Font Size:  

Chapter Four

Trace

We had all our camping gear but not much food left. After all, we’d expected to return to a fully stocked kitchen—and probably another feast in our honor. Instead, we’d faced a horror beyond imagining. If it had been just me, if I had not had Finton with me, I think I’d have given up. For shifters, pack was everything. Family, friends, support system. Sometimes someone married into another pack, but the connection formed by that mating would serve to unite the two, like extended family.

Our pack had been rather isolated, which was one of the reasons we’d intended to visit others. Unfortunately, we’d been all about being alone together and in love and never made it that far. Now…well, now we had a whole slew of problems that innocent honeymoon couples did not. Or at least did not know they did. While our families were dying, we were enjoying romantic sunsets and frolicking four-legged. Making love. My stomach churned as I tried not to chant over and over in my head that I should have known, should have sensed we were needed back home. Should have been there to help.

Finton turned back to face me, likely sensing my flagging steps. “Mate, I’m picking up some of what you’re thinking.”

Shit. Not what I wanted to have happen. I didn’t want him to share my guilt. “Sorry.” I stepped over a rock in the middle of the trail. “I didn’t mean to disturb you.”

He came back to stand in front of me. “Disturb me? I don’t think that’s an issue. What is an issue is how you’re feeling. We were on our honeymoon, spending time together. I refuse to regret that.”

“Why didn’t we hear though? The alpha should have been able to contact us, and he wasn’t one of the first to die. From what we saw, he was among the last.”

“Has it not occurred to you that he did not want us to know?” Finton shook his head, his eyes holding so much sadness. “Mate, if we’d known, we would have gone right back and been in the thick of it. We likely would have been among the dead instead of burying them. What were we qualified to do that those present were not?”

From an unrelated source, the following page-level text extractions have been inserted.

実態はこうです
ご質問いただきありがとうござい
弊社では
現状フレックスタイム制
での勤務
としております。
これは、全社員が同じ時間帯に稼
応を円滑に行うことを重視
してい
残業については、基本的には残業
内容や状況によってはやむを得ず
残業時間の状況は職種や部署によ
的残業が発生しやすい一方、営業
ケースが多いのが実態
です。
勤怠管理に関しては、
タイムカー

“The animals…” I’d been involved in their care, but not one was around, something I hadn’t noticed right away. That lack of notice spoke to my shock. “Where were they?” We didn’t raise a lot of them, but we had a small herd of cattle, a few goats, some horses.

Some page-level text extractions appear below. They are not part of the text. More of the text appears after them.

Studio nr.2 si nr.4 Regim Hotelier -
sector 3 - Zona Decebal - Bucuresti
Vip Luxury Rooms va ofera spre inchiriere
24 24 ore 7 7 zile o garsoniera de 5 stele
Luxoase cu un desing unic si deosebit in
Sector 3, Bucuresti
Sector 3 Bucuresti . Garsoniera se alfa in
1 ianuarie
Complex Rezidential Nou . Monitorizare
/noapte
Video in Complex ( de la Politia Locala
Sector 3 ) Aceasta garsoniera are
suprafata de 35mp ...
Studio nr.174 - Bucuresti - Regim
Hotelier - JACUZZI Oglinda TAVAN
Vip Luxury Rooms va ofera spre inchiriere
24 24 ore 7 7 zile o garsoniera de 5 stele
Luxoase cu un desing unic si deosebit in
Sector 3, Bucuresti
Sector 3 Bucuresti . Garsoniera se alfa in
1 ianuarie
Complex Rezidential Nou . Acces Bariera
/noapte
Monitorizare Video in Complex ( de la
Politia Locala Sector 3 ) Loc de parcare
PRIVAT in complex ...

“I think the alpha must have ordered them let loose. Maybe. Unless someone stole them, but I can’t imagine how that happened.”

“The poor things.” My throat tightened. “What will they do? We have to look for them.”

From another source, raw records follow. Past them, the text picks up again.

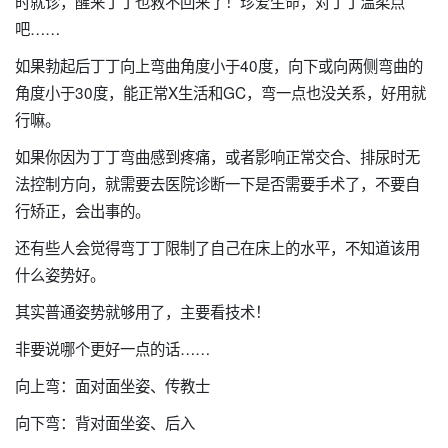
时就诊，醒来丁丁也救不回来了！珍爱生命，对丁丁温柔点
吧……
如果勃起后丁丁向上弯曲角度小于40度，向下或向两侧弯曲的
角度小于30度，能正常X生活和GC，弯一点也没关系，好用就
行嘛。
如果你因为丁丁弯曲感到疼痛，或者影响正常交合、排尿时无
法控制方向，就需要去医院诊断一下是否需要手术了，不要自
行矫正，会出事的。
还有些人会觉得弯丁丁限制了自己在床上的水平，不知道该用
什么姿势好。
其实普通姿势就够用了，主要看技术！
非要说哪个更好一点的话……
向上弯：面对面坐姿、传教士
向下弯：背对面坐姿、后入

“Mate, first we need to find somewhere safe for ourselves. Then we’ll come and look for them.”

“All right.”

He studied me, eyes narrowed. “Just like that? You don’t want to argue with me?”

“Let’s go east. Triple L isn’t that far away. It’s one Alpha wanted us to visit…let’s do that now.”

We had begun to walk again, conveniently in the direction he pointed. “Funny we didn’t see much of them. I think we visited when we were small, didn’t we?”

“Very small. I don’t remember much about it, except shifting and going for a run with a bunch of the other kids. But I know the leadership stayed in touch. Do you think it’s safe for us to approach anyone?”

As the sun dropped behind the mountains behind us, we stopped and set up our tent. The night before, we hadn’t bothered to do more than unroll our sleeping bags outside the village and crawl in for a few hours of restless sleep, but we really needed a good night’s rest, so we’d give it our best shot tonight. I didn’t have a lot of confidence in it happening.

My mate’s eyes were shadowed, sadness and exhaustion melding together. I ached for his pain, as I knew he ached for mine. Everyone said once we mated, we’d be even closer than before, and everyone was right. But everyone, our everyone, was dead.

“Don’t.” Finton held out his arms and I walked into his embrace, drawing comfort from his warmth and love. “We have to hold each other up if we’re going to get through this.”

“You’re right again.” After a cold dinner, we crawled into the tent and into the bags, zipped together unlike last night. I was just drifting off when a thought occurred to me. “Maybe we shouldn’t go to Triple L. We were exposed to whatever it was…”

Finton propped up on his elbows in alarm. “Do you feel sick? Is your stomach off? I know the canned hash wasn’t very good without heating it up, so maybe it’s that.” He planted a hand on my forehead. “You’re not warm.”

“I’m fine. I mean I feel fine.” Drawing him back down to lie beside me, I snuggled into his heat. “I just thought…we don’t know what they had. What if it takes a while to…”

“They’d been gone since right after we left, judging by what we found. I don’t know how long contagion lasts, if it was contagion. But maybe we should get close to the Triple L lands and then wait a little.”

Finton yawned. “Maybe we can figure out a way to get word to someone there without going right into the center of town?”

“Maybe so. At least the weather is holding.”